Он достиг уже речных террас Андуина и имел все шансы благополучно
добраться до спасительного челнока, когда неотступно шедшие за ним по пятам
эльфы загнали его в склоновый курум -- крупнообломочную каменную осыпь, где
так любят устраивать свое логово настоящие росомахи. Надеясь срезать угол,
лейтенант двинулся прямиком по куруму, прыгая с камня на камень; при таком
способе передвижения главное -- не терять первоначального разгона и ни в
коем случае не останавливаться: прыжок -- отскок, прыжок -- отскок, прыжок
-- отскок. Когда стоит сухая погода, это не так уж сложно, но сейчас, после
многодневных дождей, накипные лишайники, заляпавшие каждый камень потеками
черной и оранжевой краски, напитались водой и раскисли, и каждое такое пятно
таило в себе смертельную опасность.
Росомаха не одолел еще и половины склона, когда понял, что сильно
переоценил дистанцию, отделяющую его от преследователей: вокруг него начали
падать стрелы. Стрелы эти приходили по очень крутой траектории, явно на
самом пределе дальности, но лейтенант был слишком хорошо осведомлен о
возможностях эльфов -- лучших лучников Средиземья, -- чтобы не бросить
оценивающего взгляда через плечо. После очередного прыжка он спружинил левой
ногой на покатой поверхности каменного "сундука", одновременно разворачивась
влево, -- и тут мокрый лишайник, сравнявшийся в скользкости с пресловутой
дынной кожурой, вывернулся из-под его мордорского сапога (ох, чуяло сердце
-- не доведет до добра эта обувка на твердой подошве!), и Росомаху швырнуло
направо, в узкую, сходящуюся на нет расселину. Он прочертил обламывающимися
ногтями бессильные борозды по лишайниковым натекам на "сундучной крышке" --
да разве тут удержишься... Мелькнула напоследок совсем уж дурацкая мысль:
"Эх, отчего я не настоящая росомаха..." -- а мгновение спустя хруст в правой
щиколотке, намертво застрявшей в щели-капкане, отдался невыносимой болью в
позвоночнике лейтенанта и погасил его сознание.

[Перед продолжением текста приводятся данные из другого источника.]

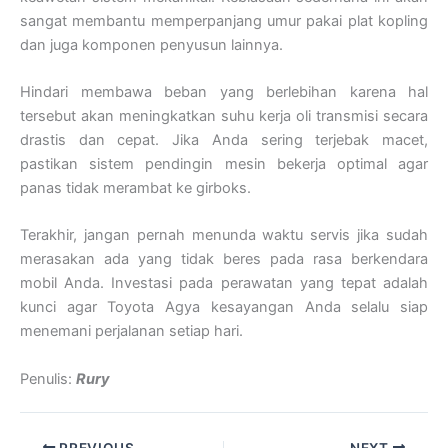
sangat membantu memperpanjang umur pakai plat kopling
dan juga komponen penyusun lainnya.
Hindari membawa beban yang berlebihan karena hal
tersebut akan meningkatkan suhu kerja oli transmisi secara
drastis dan cepat. Jika Anda sering terjebak macet,
pastikan sistem pendingin mesin bekerja optimal agar
panas tidak merambat ke girboks.
Terakhir, jangan pernah menunda waktu servis jika sudah
merasakan ada yang tidak beres pada rasa berkendara
mobil Anda. Investasi pada perawatan yang tepat adalah
kunci agar Toyota Agya kesayangan Anda selalu siap
menemani perjalanan setiap hari.
Penulis:
Rury
PREVIOUS
NEXT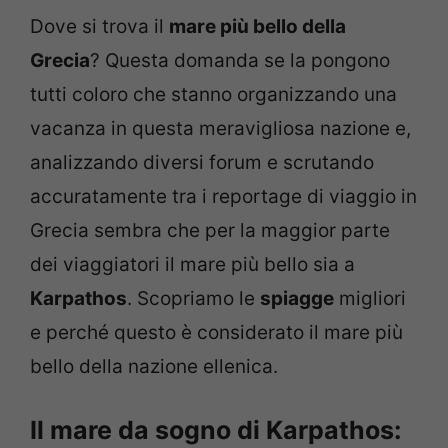
Dove si trova il
mare più bello della
Grecia
? Questa domanda se la pongono
tutti coloro che stanno organizzando una
vacanza in questa meravigliosa nazione e,
analizzando diversi forum e scrutando
accuratamente tra i reportage di viaggio in
Grecia sembra che per la maggior parte
dei viaggiatori il mare più bello sia a
Karpathos
. Scopriamo le
spiagge
migliori
e perché questo è considerato il mare più
bello della nazione ellenica.
Il mare da sogno di Karpathos: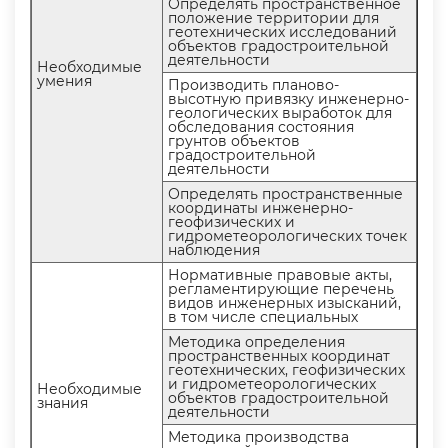
Определять пространственное
положение территории для
еотехнических исследований
объектов градостроительной
деятельности
Необходимые
умения
Производить планово-
ысотную привязку инженерно-
еологических выработок для
обследования состояния
рунтов объекто
радостроительной
деятельности
Определять пространственные
координаты инженерно-
еофизических и
идрометеорологических точек
наблюдения
Нормативные правовые акты,
регламентирующие перечень
идов инженерных изысканий,
том числе специальных
Методика определения
пространственных координат
еотехнических, геофизических
и гидрометеорологических
Необходимые
объектов градостроительной
знания
деятельности
Методика производства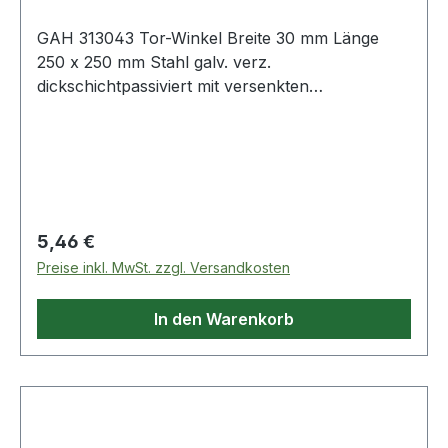
GAH 313043 Tor-Winkel Breite 30 mm Länge
250 x 250 mm Stahl galv. verz.
dickschichtpassiviert mit versenkten
Schraublöchern · Material: Stahl, Oberfläche:
galvanisch verzinkt, dickschichtpassiviert · ein
Paar · Aufgrund von Umstellungen der
Oberfläche kann dieser Artikel in
unterschiedlichen Ausführungen (gelb-verzinkt,
sendzimirverzinkt oder verzinkt-
Regulärer Preis:
5,46 €
dickschicktpassiviert) geliefert werden.Weitere
Preise inkl. MwSt. zzgl. Versandkosten
technische Eigenschaften:· Loch-Ø: 5mm· Maß c:
30mm· Maß a: 250mm· Maß b: 250mm
In den Warenkorb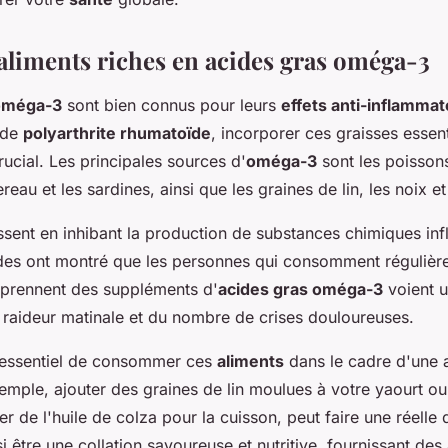
 aliments riches en acides gras oméga-3
 oméga-3
sont bien connus pour leurs
effets anti-inflammat
 de
polyarthrite rhumatoïde
, incorporer ces graisses essent
rucial. Les principales sources d'
oméga-3
sont les poisson
au et les sardines, ainsi que les graines de lin, les noix et 
sent en inhibant la production de substances chimiques in
udes ont montré que les personnes qui consomment réguliè
 prennent des suppléments d'
acides gras oméga-3
voient u
la raideur matinale et du nombre de crises douloureuses.
t essentiel de consommer ces
aliments
dans le cadre d'une 
xemple, ajouter des graines de lin moulues à votre yaourt ou
ser de l'huile de colza pour la cuisson, peut faire une réelle 
 être une collation savoureuse et nutritive, fournissant des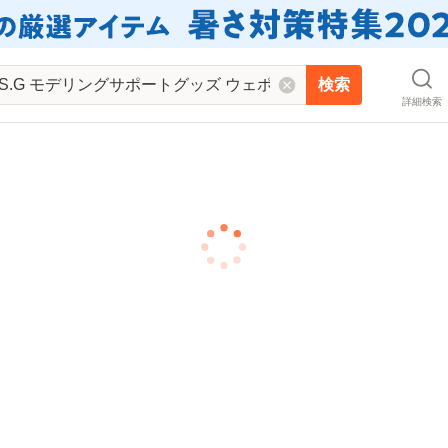
検索
詳細検索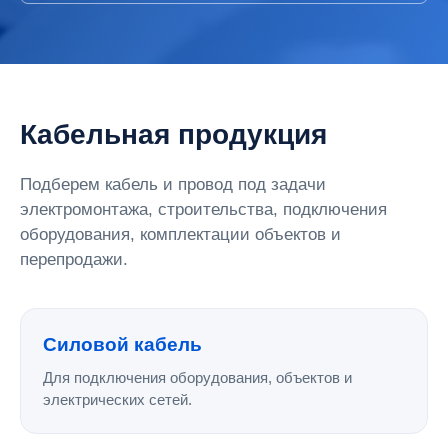
Кабельная продукция
Подберем кабель и провод под задачи
электромонтажа, строительства, подключения
оборудования, комплектации объектов и
перепродажи.
Силовой кабель
Для подключения оборудования, объектов и
электрических сетей.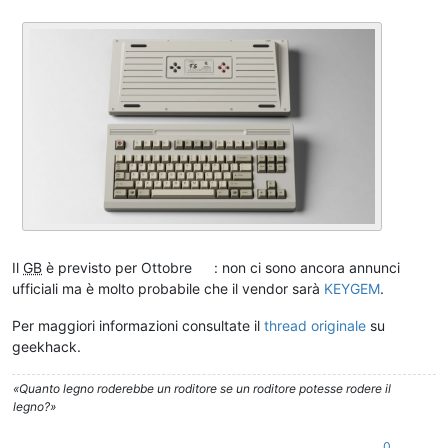
Il
GB
è previsto per Ottobre
: non ci sono ancora annunci
ufficiali ma è molto probabile che il vendor sarà
KEYGEM
.
Per maggiori informazioni consultate il
thread originale
su
geekhack.
«Quanto legno roderebbe un roditore se un roditore potesse rodere il
legno?»
0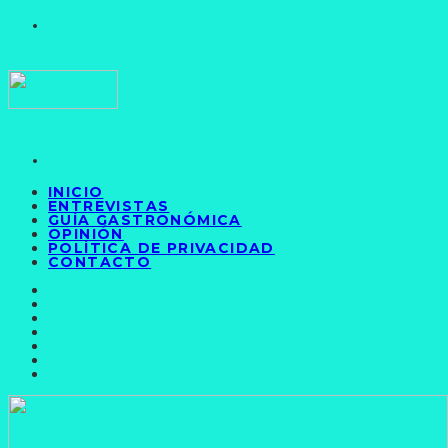
INICIO
ENTREVISTAS
GUÍA GASTRONÓMICA
OPINIÓN
POLÍTICA DE PRIVACIDAD
CONTACTO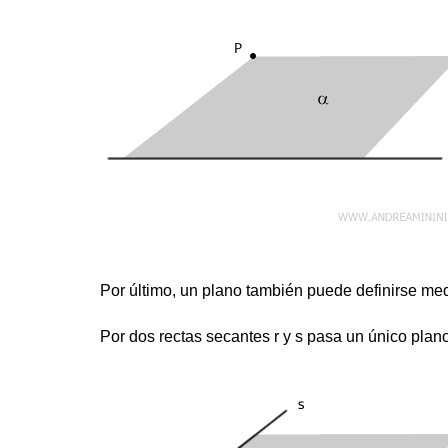
Por último, un plano también puede definirse med
Por dos rectas secantes r y s pasa un único plano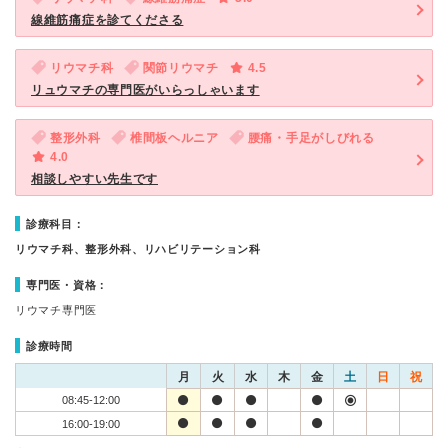
線維筋痛症を診てくださる
リウマチ科
関節リウマチ
4.5
リュウマチの専門医がいらっしゃいます
整形外科
椎間板ヘルニア
腰痛・手足がしびれる
4.0
相談しやすい先生です
診療科目：
リウマチ科、整形外科、リハビリテーション科
専門医・資格：
リウマチ専門医
診療時間
月
火
水
木
金
土
日
祝
08:45-12:00
16:00-19:00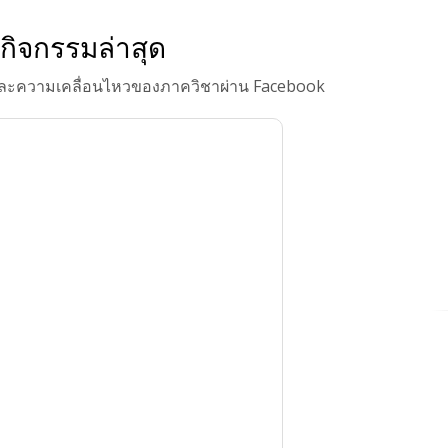
กิจกรรมล่าสุด
 และความเคลื่อนไหวของภาควิชาผ่าน Facebook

...Странно, но обморок его длился совсем недолго. Росомаха ухитрился
распереться в щели, найдя положение, при котором вся нагрузка пришлась на
левую, несломанную, ногу; теперь можно было, напрягшись, перевалить через
голову освобожденный от лямок заплечный тюк. Пачка бумаг с дол-гулдурской
документацией была снабжена зажигательным зарядом из "огневого желе" (умница
Гризли -- все предусмотрел), так что ему теперь оставалось лишь чиркнуть
кремешком мордорской огневицы -- герметичного фарфорового сосудика со
светлой фракцией нафты. Лишь распустив затяжной шнур заплечного тюка и
нащупав в кармане огневицу, он решил наконец осмотреться и запрокинулся
назад (развернуться всем телом было совершенно невозможно) -- как раз чтобы
увидать будто бы медленно рушащиеся на него с бесцветного полуденного неба
колоннообразные фигуры в серо-зеленых плащах. От настигающих эльфов его
отделяли уже какие-то метры, и лейтенант безошибочно понял, что из двух
оставшихся ему в этой жизни дел -- запалить фитиль зажигательного заряда и
разжевать спасительную зеленоватую пилюлю -- ему отпущено времени лишь на
одно, а уж на какое именно -- офицеру "Феанора" надлежит сообразить и без
подсказок... Так что последним впечатлением Росомахи, предваряющим
отключивший его удар по голове, стал голубоватый нафтовый огонек,
облизывающий чуть растрепанные нити вымоченного в селитре запального шнура.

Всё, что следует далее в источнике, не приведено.